Modeling inter-individual variation in single-cell datasets to detect cell state abundance associations to clinical features and genetic variants

Abstract

In order to understand disease development, create effective medical treatments, and predict clinical outcomes, researchers study body tissue sampled from a wide variety of human donors. Researchers seek to detect tissue characteristics that associate with donor attributes like disease risk or treatment response. The advent of single-cell genomic technologies has enabled unbiased acquisition of diverse measurements, such as gene expression or chromatin accessibility, for each cell in a tissue sample. Single-cell datasets reveal the complexity of tissue composition in the human body at unprecedented resolution and provide new opportunities to detect tissue associations to donor attributes. In particular, single-cell datasets offer new opportunities to reveal what kinds of cells, among many possible “cell states," associate in abundance with donor attributes of interest. However, existing association-testing approaches are anchored in researcher-driven choices about which cell states are most relevant and these choices can limit the scope of associations detected. This thesis presents a novel approach that offers more flexible and data-driven identification of cell states associated in abundance with donor attributes. Our approach enables researchers to take better advantage of the rich information available in single-cell datasets and has already offered new insight into diseases including tuberculosis and systemic lupus erythematosus.
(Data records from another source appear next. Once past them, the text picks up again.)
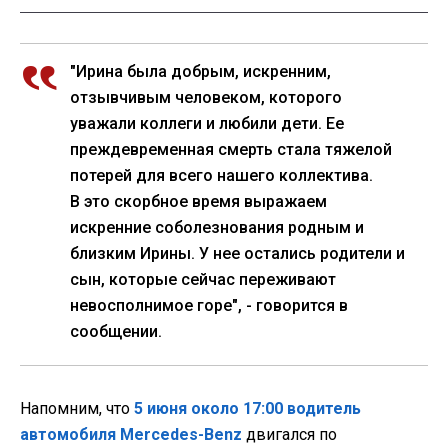
"Ирина была добрым, искренним,
отзывчивым человеком, которого
уважали коллеги и любили дети. Ее
преждевременная смерть стала тяжелой
потерей для всего нашего коллектива.
В это скорбное время выражаем
искренние соболезнования родным и
близким Ирины. У нее остались родители и
сын, которые сейчас переживают
невосполнимое горе", - говорится в
сообщении.
Напомним, что
5 июня около 17:00 водитель
автомобиля Mercedes-Benz
двигался по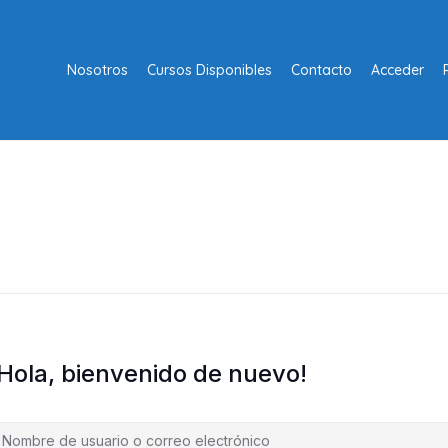
Nosotros
Cursos Disponibles
Contacto
Acceder
¡Hola, bienvenido de nuevo!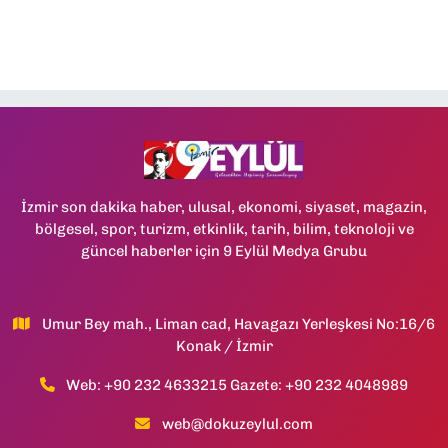
İzmir son dakika haber, ulusal, ekonomi, siyaset, magazin,
bölgesel, spor, turizm, etkinlik, tarih, bilim, teknoloji ve
güncel haberler için 9 Eylül Medya Grubu
Umur Bey mah., Liman cad, Havagazı Yerleşkesi No:16/6
Konak / İzmir
Web: +90 232 4633215 Gazete: +90 232 4048989
web@dokuzeylul.com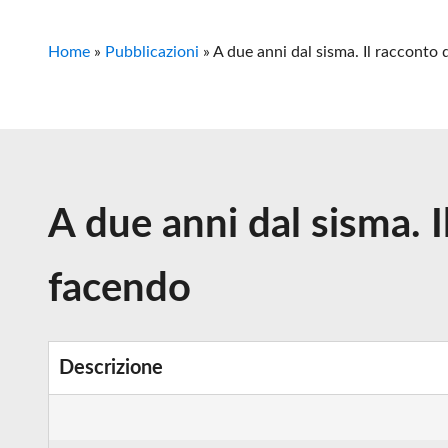
Home
»
Pubblicazioni
»
A due anni dal sisma. Il racconto d
A due anni dal sisma. Il
facendo
Descrizione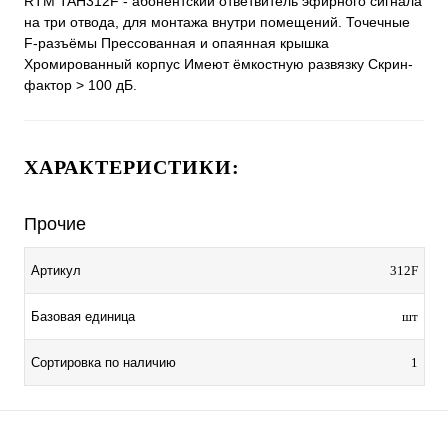
RTM TAH312F - абонентский ответвитель эфирного сигнала
на три отвода, для монтажа внутри помещений. Точечные
F-разъёмы Прессованная и опаянная крышка
Хромированный корпус Имеют ёмкостную развязку Скрин-
фактор > 100 дБ.
ХАРАКТЕРИСТИКИ:
Прочие
Артикул
312F
Базовая единица
шт
Сортировка по наличию
1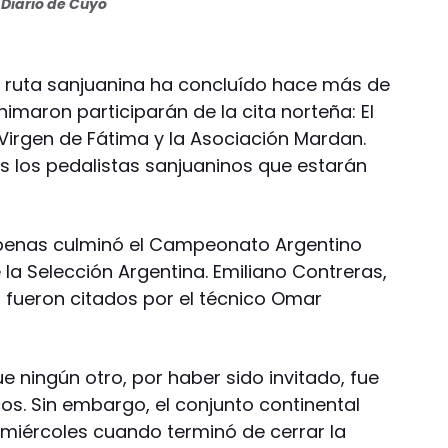
Diario de Cuyo
ruta sanjuanina ha concluído hace más de
nimaron participarán de la cita norteña: El
Virgen de Fátima y la Asociación Mardan.
os los pedalistas sanjuaninos que estarán
penas culminó el Campeonato Argentino
 la Selección Argentina. Emiliano Contreras,
 fueron citados por el técnico Omar
e ningún otro, por haber sido invitado, fue
os. Sin embargo, el conjunto continental
 miércoles cuando terminó de cerrar la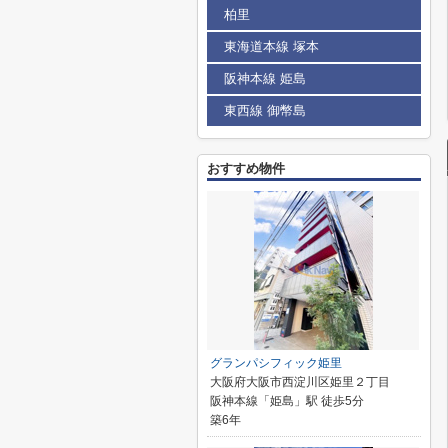
柏里
東海道本線 塚本
阪神本線 姫島
東西線 御幣島
おすすめ物件
グランパシフィック姫里
大阪府大阪市西淀川区姫里２丁目
阪神本線「姫島」駅 徒歩5分
築6年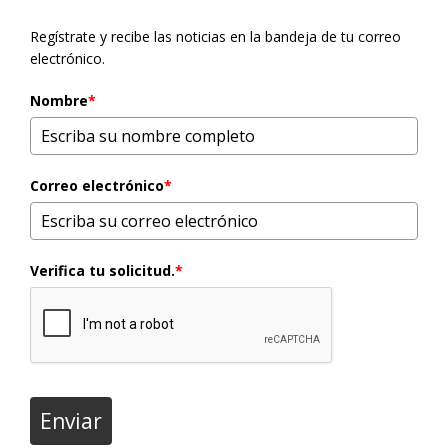
Regístrate y recibe las noticias en la bandeja de tu correo
electrónico.
Nombre
*
Correo electrónico
*
Verifica tu solicitud.
*
Enviar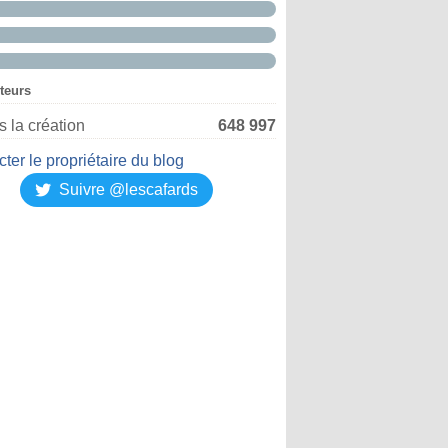
iteurs
 la création
648 997
ter le propriétaire du blog
Suivre @lescafards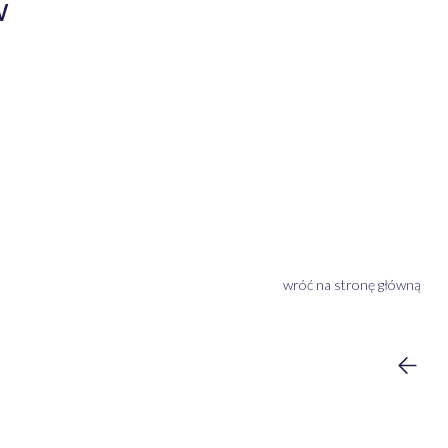
w
wróć na stronę główną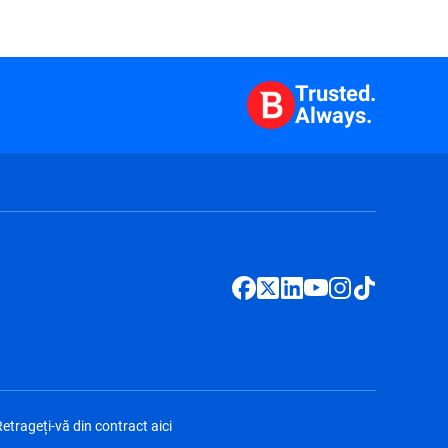
Trusted.
Always.
etrageți-vă din contract aici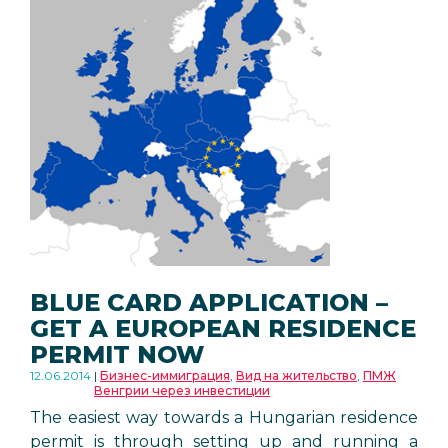
BLUE CARD APPLICATION –
GET A EUROPEAN RESIDENCE
PERMIT NOW
12.06.2014
Бизнес-иммиграция
,
Вид на жительство
,
ПМЖ
Венгрии через инвестиции
The easiest way towards a Hungarian residence
permit is through setting up and running a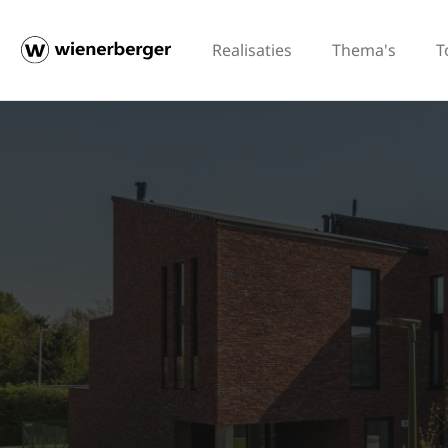
Realisaties
Thema's
T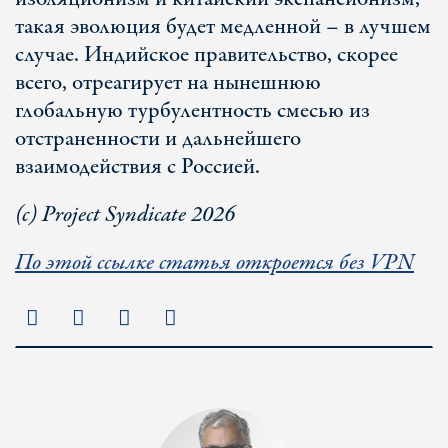
такая эволюция будет медленной – в лучшем
случае. Индийское правительство, скорее
всего, отреагирует на нынешнюю
глобальную турбулентность смесью из
отстраненности и дальнейшего
взаимодействия с Россией.
(с) Project Syndicate 2026
По этой ссылке статья откроется без VPN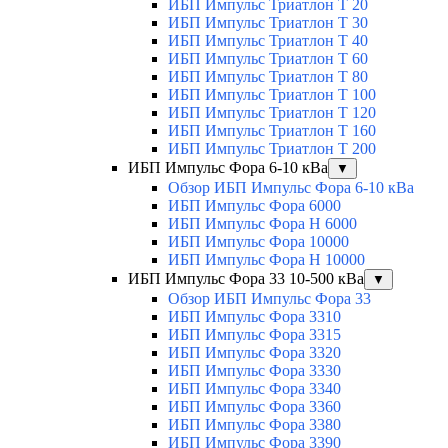
ИБП Импульс Триатлон Т 20
ИБП Импульс Триатлон Т 30
ИБП Импульс Триатлон Т 40
ИБП Импульс Триатлон Т 60
ИБП Импульс Триатлон Т 80
ИБП Импульс Триатлон Т 100
ИБП Импульс Триатлон Т 120
ИБП Импульс Триатлон Т 160
ИБП Импульс Триатлон Т 200
ИБП Импульс Фора 6-10 кВа
▼
Обзор ИБП Импульс Фора 6-10 кВа
ИБП Импульс Фора 6000
ИБП Импульс Фора H 6000
ИБП Импульс Фора 10000
ИБП Импульс Фора H 10000
ИБП Импульс Фора 33 10-500 кВа
▼
Обзор ИБП Импульс Фора 33
ИБП Импульс Фора 3310
ИБП Импульс Фора 3315
ИБП Импульс Фора 3320
ИБП Импульс Фора 3330
ИБП Импульс Фора 3340
ИБП Импульс Фора 3360
ИБП Импульс Фора 3380
ИБП Импульс Фора 3390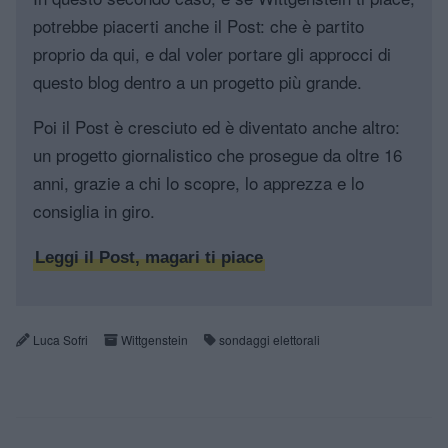
potrebbe piacerti anche il Post: che è partito
proprio da qui, e dal voler portare gli approcci di
questo blog dentro a un progetto più grande.
Poi il Post è cresciuto ed è diventato anche altro:
un progetto giornalistico che prosegue da oltre 16
anni, grazie a chi lo scopre, lo apprezza e lo
consiglia in giro.
Leggi il Post, magari ti piace
Luca Sofri
Wittgenstein
sondaggi elettorali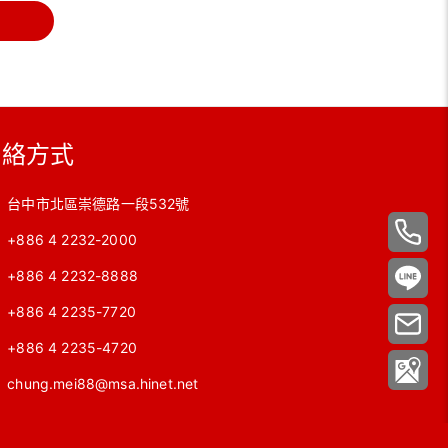
聯絡方式
台中市北區崇德路一段532號
+886 4 2232-2000
+886 4 2232-8888
+886 4 2235-7720
+886 4 2235-4720
chung.mei88@msa.hinet.net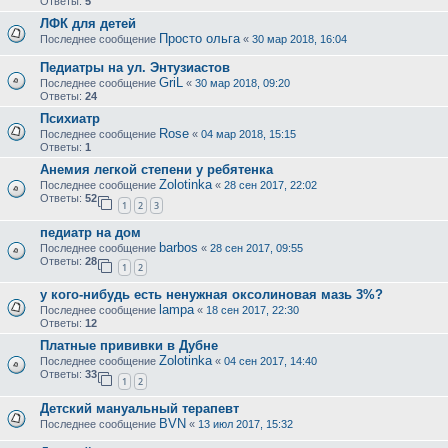
Ответы:
5
ЛФК для детей
Просто ольга
Последнее сообщение
«
30 мар 2018, 16:04
Педиатры на ул. Энтузиастов
GriL
Последнее сообщение
«
30 мар 2018, 09:20
Ответы:
24
Психиатр
Rose
Последнее сообщение
«
04 мар 2018, 15:15
Ответы:
1
Анемия легкой степени у ребятенка
Zolotinka
Последнее сообщение
«
28 сен 2017, 22:02
Ответы:
52
1
2
3
педиатр на дом
barbos
Последнее сообщение
«
28 сен 2017, 09:55
Ответы:
28
1
2
у кого-нибудь есть ненужная оксолиновая мазь 3%?
lampa
Последнее сообщение
«
18 сен 2017, 22:30
Ответы:
12
Платные прививки в Дубне
Zolotinka
Последнее сообщение
«
04 сен 2017, 14:40
Ответы:
33
1
2
Детский мануальный терапевт
BVN
Последнее сообщение
«
13 июл 2017, 15:32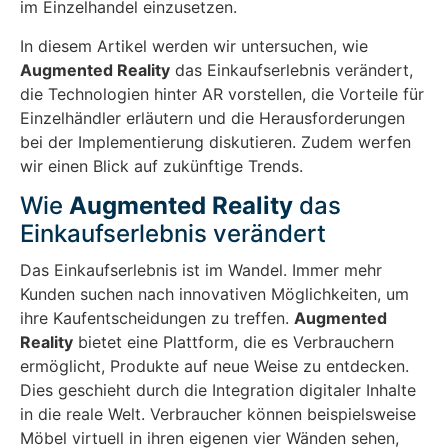
im Einzelhandel einzusetzen.
In diesem Artikel werden wir untersuchen, wie
Augmented Reality
das Einkaufserlebnis verändert,
die Technologien hinter AR vorstellen, die Vorteile für
Einzelhändler erläutern und die Herausforderungen
bei der Implementierung diskutieren. Zudem werfen
wir einen Blick auf zukünftige Trends.
Wie
Augmented Reality
das
Einkaufserlebnis verändert
Das Einkaufserlebnis ist im Wandel. Immer mehr
Kunden suchen nach innovativen Möglichkeiten, um
ihre Kaufentscheidungen zu treffen.
Augmented
Reality
bietet eine Plattform, die es Verbrauchern
ermöglicht, Produkte auf neue Weise zu entdecken.
Dies geschieht durch die Integration digitaler Inhalte
in die reale Welt. Verbraucher können beispielsweise
Möbel virtuell in ihren eigenen vier Wänden sehen,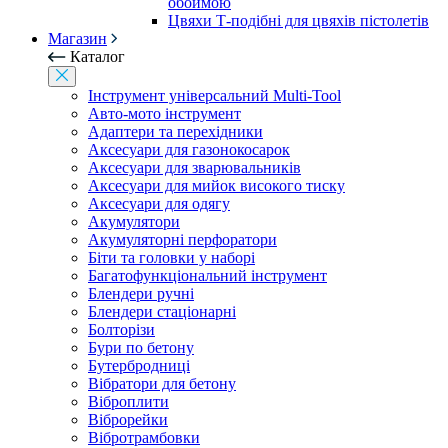
обоймою
Цвяхи Т-подібні для цвяхів пістолетів
Магазин
Каталог
Інструмент універсальний Multi-Tool
Авто-мото інструмент
Адаптери та перехідники
Аксесуари для газонокосарок
Аксесуари для зварювальників
Аксесуари для мийок високого тиску
Аксесуари для одягу
Акумулятори
Акумуляторні перфоратори
Біти та головки у наборі
Багатофункціональний інструмент
Блендери ручні
Блендери стаціонарні
Болторізи
Бури по бетону
Бутербродниці
Вібратори для бетону
Віброплити
Віброрейки
Вібротрамбовки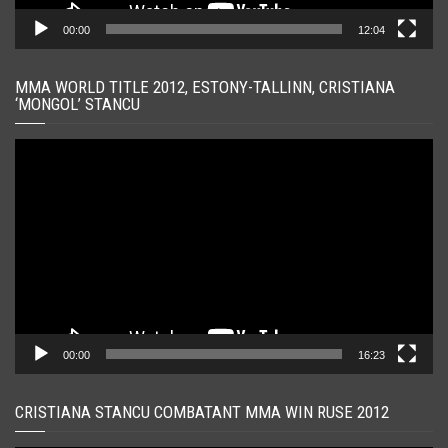
00:00
12:04
MMA WORLD TITLE 2012, ESTONY-TALLINN, CRISTIANA
‘MONGOL’ STANCU
Player
video
00:00
16:23
CRISTIANA STANCU COMBATANT MMA WIN RUSE 2012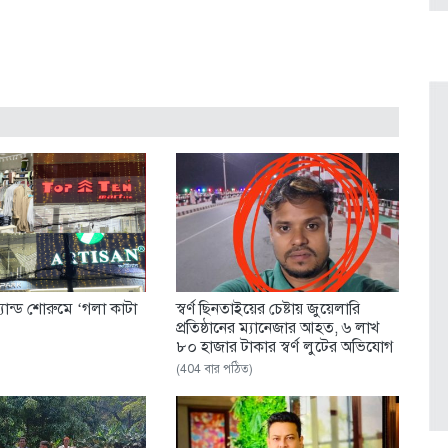
র্যান্ড শোরুমে ‘গলা কাটা
স্বর্ণ ছিনতাইয়ের চেষ্টায় জুয়েলারি
প্রতিষ্ঠানের ম্যানেজার আহত, ৬ লাখ
৮০ হাজার টাকার স্বর্ণ লুটের অভিযোগ
(404 বার পঠিত)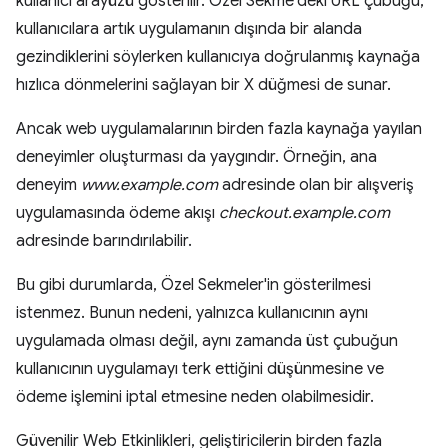
kullanıcı arayüzü gösterilir. Özel Sekme'deki URL çubuğu,
kullanıcılara artık uygulamanın dışında bir alanda
gezindiklerini söylerken kullanıcıya doğrulanmış kaynağa
hızlıca dönmelerini sağlayan bir X düğmesi de sunar.
Ancak web uygulamalarının birden fazla kaynağa yayılan
deneyimler oluşturması da yaygındır. Örneğin, ana
deneyim
www.example.com
adresinde olan bir alışveriş
uygulamasında ödeme akışı
checkout.example.com
adresinde barındırılabilir.
Bu gibi durumlarda, Özel Sekmeler'in gösterilmesi
istenmez. Bunun nedeni, yalnızca kullanıcının aynı
uygulamada olması değil, aynı zamanda üst çubuğun
kullanıcının uygulamayı terk ettiğini düşünmesine ve
ödeme işlemini iptal etmesine neden olabilmesidir.
Güvenilir Web Etkinlikleri, geliştiricilerin birden fazla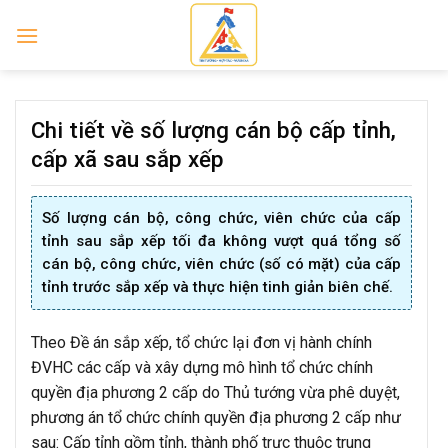
Skip
to
content
Chi tiết về số lượng cán bộ cấp tỉnh,
cấp xã sau sắp xếp
Số lượng cán bộ, công chức, viên chức của cấp
tỉnh sau sắp xếp tối đa không vượt quá tổng số
cán bộ, công chức, viên chức (số có mặt) của cấp
tỉnh trước sắp xếp và thực hiện tinh giản biên chế.
Theo Đề án sắp xếp, tổ chức lại đơn vị hành chính
ĐVHC các cấp và xây dựng mô hình tổ chức chính
quyền địa phương 2 cấp do Thủ tướng vừa phê duyệt,
phương án tổ chức chính quyền địa phương 2 cấp như
sau: Cấp tỉnh gồm tỉnh, thành phố trực thuộc trung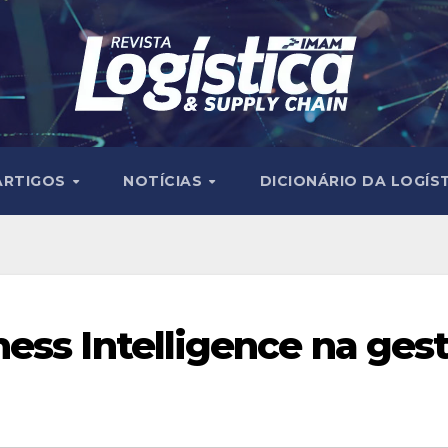
ARTIGOS
NOTÍCIAS
DICIONÁRIO DA LOGÍS
ess Intelligence na ges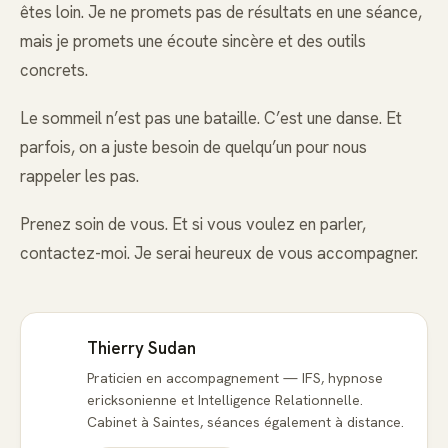
êtes loin. Je ne promets pas de résultats en une séance,
mais je promets une écoute sincère et des outils
concrets.
Le sommeil n’est pas une bataille. C’est une danse. Et
parfois, on a juste besoin de quelqu’un pour nous
rappeler les pas.
Prenez soin de vous. Et si vous voulez en parler,
contactez-moi. Je serai heureux de vous accompagner.
Thierry Sudan
Praticien en accompagnement — IFS, hypnose
ericksonienne et Intelligence Relationnelle.
Cabinet à Saintes, séances également à distance.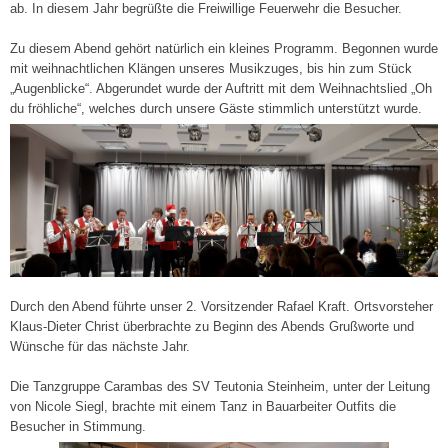
ab. In diesem Jahr begrüßte die Freiwillige Feuerwehr die Besucher.
Zu diesem Abend gehört natürlich ein kleines Programm. Begonnen wurde
mit weihnachtlichen Klängen unseres Musikzuges, bis hin zum Stück
„Augenblicke“. Abgerundet wurde der Auftritt mit dem Weihnachtslied „Oh
du fröhliche“, welches durch unsere Gäste stimmlich unterstützt wurde.
Durch den Abend führte unser 2. Vorsitzender Rafael Kraft. Ortsvorsteher
Klaus-Dieter Christ überbrachte zu Beginn des Abends Grußworte und
Wünsche für das nächste Jahr.
Die Tanzgruppe Carambas des SV Teutonia Steinheim, unter der Leitung
von Nicole Siegl, brachte mit einem Tanz in Bauarbeiter Outfits die
Besucher in Stimmung.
The first portion of this thesis introduces our novel framework for cell state abundance association testing. This framework leverages both the granularity of cell states and the variation across donors that are revealed in tissues by single-cell datasets. In this framework, we quantify cell abundance per donor across many granular cell states termed “neighborhoods” and uncover patterns of neighborhood abundance variation that are shared across donors. We illustrate how this framework produces a set of derived tissue features per donor that can be used to improve statistical power and accuracy in the detection of cell state abundance associations relative to the existing paradigm. We apply this framework to single-cell datasets of blood tissue to characterize immune dysfunction in autoimmunity and infection.

Modeling cell state abundance associations at fine-grained resolution offers important advantages, but also necessitates new considerations for potential sources of confounding. The second portion of this thesis characterizes a source of confounding in cell state abundance association testing to which neighborhood-resolution models of single-cell data are particularly vulnerable. We also introduce a strategy to address this confounding that offers benefits across multiple neighborhood-based association-testing tools.

Cell states that are differentially abundant between donors with and without a disease may result from disease development processes or disease sequelae. However, genetic variants that confer an elevated risk of disease may also associate with the abundance of cell states and more specifically illuminate causal processes of disease development. The final portion of this thesis introduces a tool that adapts our framework to flexibly detect cell state abundance associations to genetic variants at genome-wide scale. In a dataset of blood tissue, we reveal novel genotype-phenotype associations that offer clues about genetic mechanisms of immune-mediated disease risk.

This work demonstrates the importance of modeling cell states in single-cell datasets at fine-grained resolution and the value in examining shared patterns of abundance across individuals. It is our hope that the methods produced by this work will empower researchers to unlock new insights from single-cell datasets, expanding our understanding of disease and ultimately improving human health and health care.